• Exercise requirements
Repeat the records exactly. Leave out the pictures.

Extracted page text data
----------

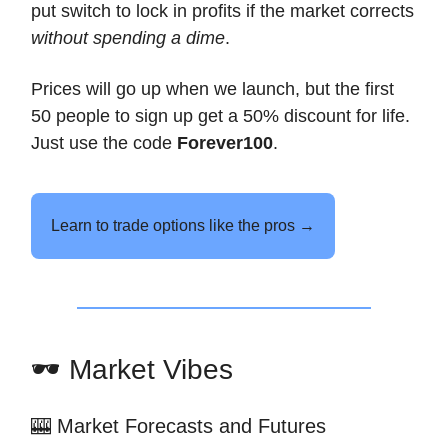
put switch to lock in profits if the market corrects
without spending a dime
.
Prices will go up when we launch, but the first
50 people to sign up get a 50% discount for life.
Just use the code
Forever100
.
Learn to trade options like the pros →
🕶️ Market Vibes
🎰 Market Forecasts and Futures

----------

• Written response
put switch to lock in profits if the market corrects
without spending a dime
.
Prices will go up when we launch, but the first
50 people to sign up get a 50% discount for life.
Just use the code
Forever100
.
Learn to trade options like the pros →
🕶️ Market Vibes
🎰 Market Forecasts and Futures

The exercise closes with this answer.